Küçük bir not: Girişteki alıntıya, Süreyyya Evren’in Postmodernizm ve Anarşizm başlıklı yazısında rastlamıştım. Aynı metnin bir başka yerinde, şöyle diyordu Evren: “Hem iyi hem de kötü niyetliler soruyor: Nereden çıktı bu postmodernizm ve niçin? Entelektüel egzersiz yapmak için Avrupa’dan getirilmiş bir ağırlık mı yoksa? Değil efendiler o da değil. Postmodernizmi, şarlatanlık adlı bir sepete koyup iktidarın nehrine terk etmeyin. Türkiye’de özgürlükçü bir sol yetişecekse postmodernizmin tarlalarında yetişir ancak.” Peki, aynı zorunluluk, Türkiye’deki sağ için de, yâni milliyetçi, muhafazakâr ve İslâmcı akımlar için de bağlayıcı değil mi? Elbette öyle, özellikle de liberal demokratik, barışçı bir ortak politik dilin kurulmasını amaçlıyorsak… Tıpkı klasik, köktenci sol gibi, postmodern eleştiriden payına düşeni almayan klasik, köktenci sağ da, Türkiye’nin başına belâdır, zira o da ayrımcıdır ve siyasal şiddete son derece eğilimlidir. Ki, zaten bugünkü Türkiye’de de, soldan ziyade sağdan, banal sağcılığın biçimlendirdiği ‘yerli ve millî’ toplumsal yapıdan şikâyetçiyiz. Bu nedenle, aşağıdaki denemeyi de, bilhassa sağcıların -er ya da geç- dikkate alacağını ‘ümit ederek’ kaleme aldığımı belirtmek isterim. Umutsuz yazılmıyor.
***
Okuyucuları anımsar: Üç aylık düşünce dergisi Cogito’nun, 2002 yılında yayımlanan otuz birinci sayısının dosya konusu, şöyle bir soruyla çerçevelenmişti: “Entelektüeller Gerekli mi?” Cogito’nun bu kışkırtıcı sorusuna, bir sözcük daha ekleyip, postmodern durum dâhilinde yanıt aramak istiyorum: Entelektüeller artık gerekli mi?
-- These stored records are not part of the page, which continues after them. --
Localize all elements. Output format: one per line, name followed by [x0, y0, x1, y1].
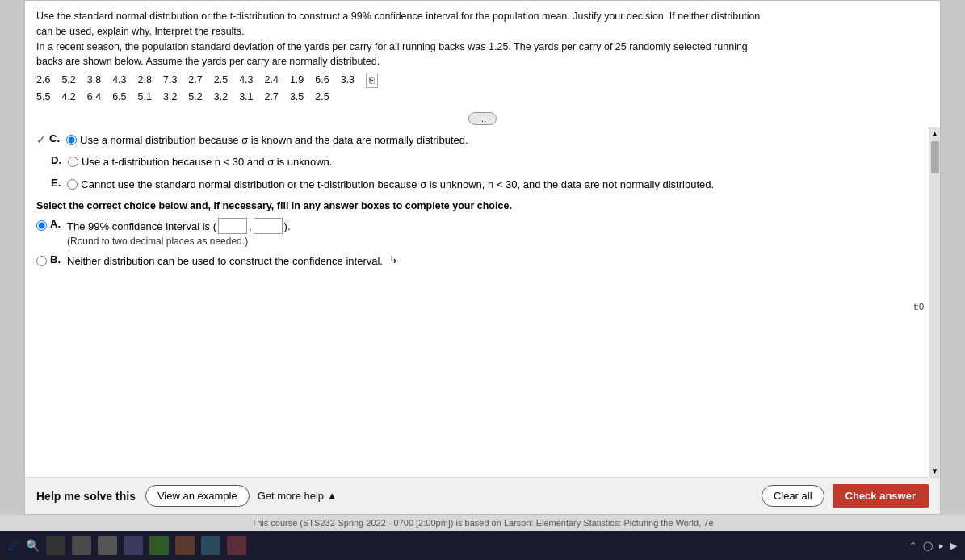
taskbar-icon-5[interactable]: [149, 536, 169, 555]
taskbar-icon-4[interactable]: [124, 536, 143, 555]
volume-icon[interactable]: ▶: [950, 541, 957, 551]
taskbar-icon-3[interactable]: [98, 536, 117, 555]
question-text-3: In a recent season, the population stand…: [36, 40, 929, 55]
data-val: 6.6: [315, 73, 329, 88]
clear-all-button[interactable]: Clear all: [762, 485, 824, 507]
data-val: 3.2: [163, 90, 177, 105]
option-c-radio[interactable]: [66, 135, 77, 145]
data-val: 2.4: [265, 73, 279, 88]
caret-up-icon[interactable]: ⌃: [909, 541, 917, 551]
taskbar-icon-7[interactable]: [201, 536, 220, 555]
option-b-text: Neither distribution can be used to cons…: [67, 253, 383, 270]
scroll-thumb[interactable]: [931, 141, 939, 173]
option-e-text: Cannot use the standard normal distribut…: [81, 177, 714, 193]
data-val: 5.1: [138, 90, 152, 105]
option-b: B. Neither distribution can be used to c…: [36, 253, 929, 270]
data-val: 2.5: [315, 90, 329, 105]
data-val: 7.3: [163, 73, 177, 88]
data-val: 6.5: [112, 90, 126, 105]
option-d: D. Use a t-distribution because n < 30 a…: [36, 154, 929, 170]
cursor-indicator: ↳: [389, 253, 398, 265]
comma-separator: ,: [249, 220, 252, 232]
data-val: 4.3: [239, 73, 253, 88]
t0-indicator: t:0: [914, 302, 924, 311]
get-more-help-link[interactable]: Get more help ▲: [258, 490, 338, 502]
option-d-label: D.: [51, 154, 61, 166]
option-d-text: Use a t-distribution because n < 30 and …: [82, 154, 332, 170]
taskbar-icon-2[interactable]: [72, 536, 91, 555]
option-a-text: The 99% confidence interval is (: [67, 220, 216, 232]
data-val: 5.2: [188, 90, 202, 105]
check-answer-button[interactable]: Check answer: [833, 484, 929, 508]
interval-upper-input[interactable]: [254, 218, 283, 234]
data-val: 3.5: [290, 90, 304, 105]
data-val: 6.4: [87, 90, 101, 105]
option-a-radio[interactable]: [36, 220, 47, 231]
bottom-action-bar: Help me solve this View an example Get m…: [24, 477, 941, 515]
question-text-2: can be used, explain why. Interpret the …: [36, 24, 929, 40]
question-text-1: Use the standard normal distribution or …: [36, 9, 929, 24]
data-val: 3.8: [87, 73, 101, 88]
option-a: A. The 99% confidence interval is ( , ).…: [36, 218, 929, 247]
data-val: 2.7: [188, 73, 202, 88]
notification-icon[interactable]: ◯: [923, 541, 933, 551]
scroll-bar[interactable]: ▲ ▼: [929, 127, 940, 478]
data-val: 4.2: [61, 90, 75, 105]
option-e-label: E.: [51, 177, 61, 189]
data-val: 4.3: [112, 73, 126, 88]
windows-icon[interactable]: ☄: [8, 538, 19, 554]
view-example-button[interactable]: View an example: [145, 485, 250, 507]
taskbar-right: ⌃ ◯ ▸ ▶: [909, 541, 957, 551]
help-label: Help me solve this: [36, 490, 136, 503]
data-val: 2.8: [138, 73, 152, 88]
copy-icon[interactable]: ⎘: [366, 73, 378, 88]
data-val: 2.6: [36, 73, 50, 88]
scroll-down-arrow[interactable]: ▼: [929, 466, 940, 475]
data-val: 3.1: [239, 90, 253, 105]
question-text-4: backs are shown below. Assume the yards …: [36, 54, 929, 69]
data-val: 3.2: [214, 90, 228, 105]
option-e: E. Cannot use the standard normal distri…: [36, 177, 929, 193]
expand-button[interactable]: ...: [468, 112, 497, 125]
wifi-icon[interactable]: ▸: [939, 541, 944, 551]
data-val: 1.9: [290, 73, 304, 88]
select-label: Select the correct choice below and, if …: [36, 200, 929, 211]
option-c-text: Use a normal distribution because σ is k…: [80, 132, 468, 148]
option-a-label: A.: [50, 218, 61, 230]
option-c: ✓ C. Use a normal distribution because σ…: [36, 132, 929, 148]
option-a-suffix: ).: [284, 220, 291, 232]
check-icon: ✓: [36, 133, 46, 146]
taskbar-icon-1[interactable]: [46, 536, 65, 555]
scroll-up-arrow[interactable]: ▲: [929, 127, 940, 140]
dropdown-arrow-icon: ▲: [327, 490, 338, 502]
footer: This course (STS232-Spring 2022 - 0700 […: [0, 515, 965, 531]
data-val: 5.2: [61, 73, 75, 88]
round-note: (Round to two decimal places as needed.): [67, 236, 291, 247]
taskbar-icon-6[interactable]: [175, 536, 195, 555]
option-b-radio[interactable]: [36, 256, 47, 266]
option-b-label: B.: [50, 253, 61, 265]
search-taskbar-icon[interactable]: 🔍: [26, 539, 40, 552]
footer-text: This course (STS232-Spring 2022 - 0700 […: [251, 518, 713, 528]
option-e-radio[interactable]: [67, 179, 78, 190]
interval-lower-input[interactable]: [218, 218, 247, 234]
option-d-radio[interactable]: [68, 157, 78, 167]
data-val: 2.7: [265, 90, 279, 105]
taskbar: ☄ 🔍 ⌃ ◯ ▸ ▶: [0, 531, 965, 560]
option-c-label: C.: [49, 132, 60, 144]
taskbar-icon-8[interactable]: [227, 536, 246, 555]
data-val: 3.3: [341, 73, 355, 88]
data-val: 5.5: [36, 90, 50, 105]
data-val: 2.5: [214, 73, 228, 88]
Öncelikle şu iki temel öğenin içeriğini sınırlandırayım: ‘Entelektüel’ ve ‘Postmodern durum’. ‘Entelektüel’ sözcüğünü, en geniş, en gösterişsiz, yâni ‘fikir sorunlarına ilgili, duyarlı özne’ anlamıyla kullanıyorum. Amacım, entelektüelliğin kimliksel özünü tartışmak değil çünkü. ‘Postmodern durum’ ise, kurumsal dinlerin, ideolojilerin, ütopyaların, felsefî sistemlerin, kısacası bütün büyük anlatıların, topyekûn kurtuluş vaatlerinin modern durumdaki değerlerini, büyülerini yitirdikleri, yerlerinden edildikleri, ya da popüler -ve abartılı- bir deyişle sonlandıkları, öldükleri duruma işaret ediyor, ‘zihinsel’ bir duruma. (Metin boyunca, kavramsal enflasyonu önlemek için, bir önceki cümlede sıraladığım bütün dizgesel düşünce biçimlerini temsilen ‘ideoloji’ sözcüğünü kullanacağım.) Bu sınırlı içeriklerden hareketle, ‘artık’ sözcüğünü de açarak, ilk paragrafın bitimindeki soruyu şöyle yineleyebilirim: Postmodern durumda, diğer bir ifâdeyle, dizgesel düşünce üretimine itibar edilmeyen, HAKİKATsiz bir dünyada, entelektüeller gerekli mi?